De todas as saudades, as mais imponderáveis são as que começam quando ainda se vive o que representam. Penso com isso nas flores amarelas das azedinhas nas bermas dos caminhos, nas giestas a anunciarem a primavera nas estradas do Alentejo, nas margaridas-do-mar em sua contemplação indiferente do horizonte atlântico. Como eco de passos nas ruas de um bairro secular à meia noite, entram sorrateiras, estendem-se nas redes que encontram, constroem em silêncio seus caminhos em nós, e tudo isso sem que ainda lhes percebamos a existência.

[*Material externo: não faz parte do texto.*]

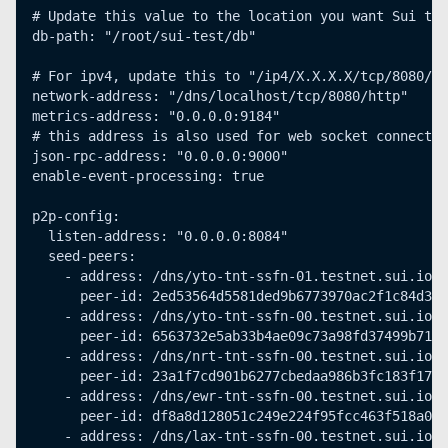
# Update this value to the location you want Sui to 
db-path: "/root/sui-test/db"
# For ipv4, update this to "/ip4/X.X.X.X/tcp/8080/ht
network-address: "/dns/localhost/tcp/8080/http"
metrics-address: "0.0.0.0:9184"
# this address is also used for web socket connectio
json-rpc-address: "0.0.0.0:9000"
enable-event-processing: true
p2p-config:
  listen-address: "0.0.0.0:8084"
  seed-peers:
    - address: /dns/yto-tnt-ssfn-01.testnet.sui.io/u
      peer-id: 2ed53564d5581ded9b6773970ac2f1c84d39f
    - address: /dns/yto-tnt-ssfn-00.testnet.sui.io/u
      peer-id: 6563732e5ab33b4ae09c73a98fd37499b71b8
    - address: /dns/nrt-tnt-ssfn-00.testnet.sui.io/u
      peer-id: 23a1f7cd901b6277cbedaa986b3fc183f171d
    - address: /dns/ewr-tnt-ssfn-00.testnet.sui.io/u
      peer-id: df8a8d128051c249e224f95fcc463f518a0eb
    - address: /dns/lax-tnt-ssfn-00.testnet.sui.io/u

Há os silêncios a meio das conversas. E as conversas a meio dos silêncios. O que não é dito porque não é preciso que se diga, e o que se diz porque é preciso o ar encher-se de embriões de saudade.
Mais ou menos como aconteceu em uma tarde, igual a todas as tardes que reaparecem diante dos olhos, não como se fossem ontem, mas como sendo dias do hoje, eternos agora.
Nessa tarde, que já se anuncia distante porque as saudades estreitam os ponteiros do relógio, há uma mulher sentada à sombra dos beirais da casa. Ao seu lado direito, à distância de oito passos, há duas cadeiras de reclinar vazias. O sol atravessa os espaços que formam as folhas da oliveira próxima. As cadeiras murmuram como se preenchidas. As suas vozes trinam nos bicos dos pássaros acima delas. Brilham no reflexo do sol nas nuvens. Tornam-se matéria na linha do queixo da mulher sentada ao lado da mulher que vê. Na linha do queixo, na curva dos lábios, abertos nesse grito a dizer que nem mesmo quando morremos nos vamos.
A mulher que vê, por não conseguir ver o que vê, fecha os olhos, e deixa que lhe suba garganta acima uma lágrima chamada gratidão. Nada lhe transborda os olhos, porque não sabe se o mundo terá tamanho para o tamanho do que vê. Nessa linha de queixo, nesses lábios em curva, vive ela mesma nas feições da outra, e nesta vivem as feições de quem partiu anos antes. Nesse encontro de tão poucas palavras há um apertar de mãos que as dispensam. São como eternas companheiras, com nada que haja além delas mesmas. Existem sem palavras neste espaço que, tanto quanto as separa, tanto as entrelaça.
Esta é a terra que se agarra à mulher primeira com a força mais tenaz. Porque a quer para si, e porque ela morre-se por dentro em partes. Logo há de atravessar o oceano com o sabor do luto por entre os dentes, um luto que é antes de ser anunciado. Despedaça-se em aberturas d’água, porque é o fim de um começo novo, porque se afasta, dessa cidade e desse mundo que é tão seu que não o consegue conter dentro de si. Afasta-se do rio que a reflete, do mar que a acolhe, da luz que a ilumina, impalpável sobre essa cidade única que alcança o mundo da sua sombra.
E enquanto fecha os olhos e tenta medir o tamanho das coisas inalcançáveis, o tempo que se encolhe e escapa das suas mãos (umas vezes é muito, outras escasso), pede que a vida seja simples, e mais nada. Que as raízes se agarrem ao solo que se tenha sob os pés. Quer seja rocha, quer seja areia, quer seja água, quer seja qualquer coisa onde a vida germine quando parecer terminada.